Den Hochlauf der globalen Wasserstoffmärkte finanzieren

Damit Grüner Wasserstoff weltweit die Schlüsselrolle als sicherer klimaneutraler Energieträger einnehmen kann, gilt es Investitionen in diese Technologie zu erhöhen. Es geht um einen milliardenschweren Markt. Der Privatsektor scheint entschlossen zu sein, stark in die Wasserstoffproduktion zu investieren und so einen pulsierenden globalen Markt für Grünen Wasserstoff mitaufzubauen. Die meisten Investitionsprojekte befinden sich aber noch in der Phase der Machbarkeits- oder Vormachbarkeitsstudien.

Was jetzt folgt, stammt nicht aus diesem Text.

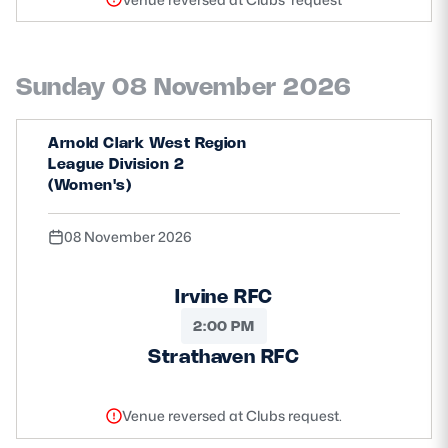
Sunday 08 November 2026
Arnold Clark West Region
League Division 2
(Women's)
08 November 2026
Irvine RFC
2:00 PM
Strathaven RFC
Venue reversed at Clubs request.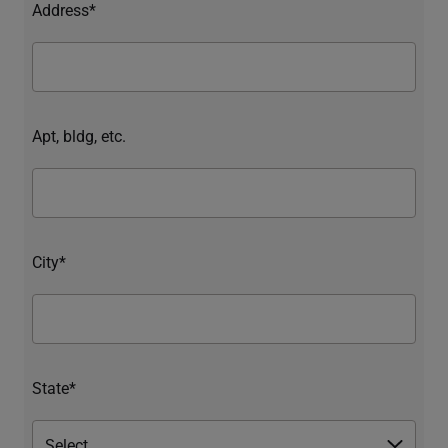
Address*
Apt, bldg, etc.
City*
State*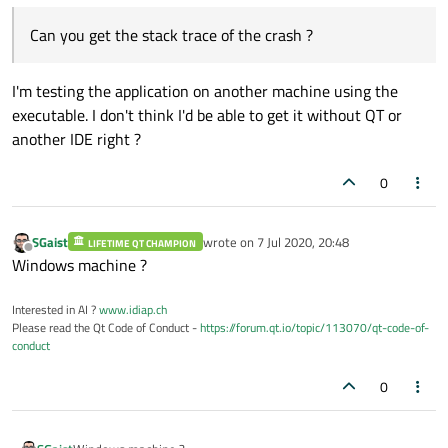
Can you get the stack trace of the crash ?
I'm testing the application on another machine using the
executable. I don't think I'd be able to get it without QT or
another IDE right ?
0
SGaist
wrote on
7 Jul 2020, 20:48
LIFETIME QT CHAMPION
last edited by
Offline
Windows machine ?
Interested in AI ?
www.idiap.ch
Please read the Qt Code of Conduct -
https://forum.qt.io/topic/113070/qt-code-of-
conduct
0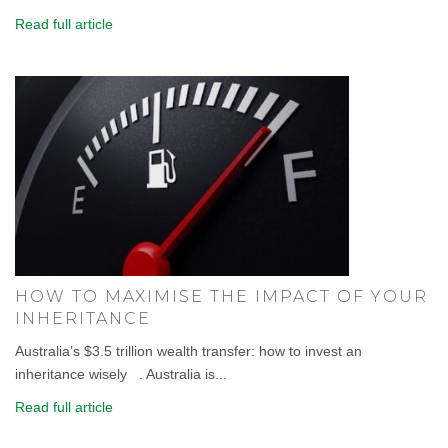
Read full article
HOW TO MAXIMISE THE IMPACT OF YOUR
INHERITANCE
Australia’s $3.5 trillion wealth transfer: how to invest an
inheritance wisely . Australia is...
Read full article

Wie können also nun Finanzstrukturen aufgebaut werden, damit der Sprung in den Aufbau und den wirtschaftlichen Betrieb großer Anlagen gelingt?  Diese Frage diskutierten Expertinnen und Experten vergangenen Freitag auf der 27. UNFCCC-Vertragsstaatenkonferenz (COP27) in Sharm El Sheikh. Es waren Fachleute aus der H2Global-Initiative der Bundesregierung, aus dem BMBF-finanzierten Klimakompetenzzentrum SASSCAL im Süden Afrikas sowie aus Großbritannien und den USA dabei.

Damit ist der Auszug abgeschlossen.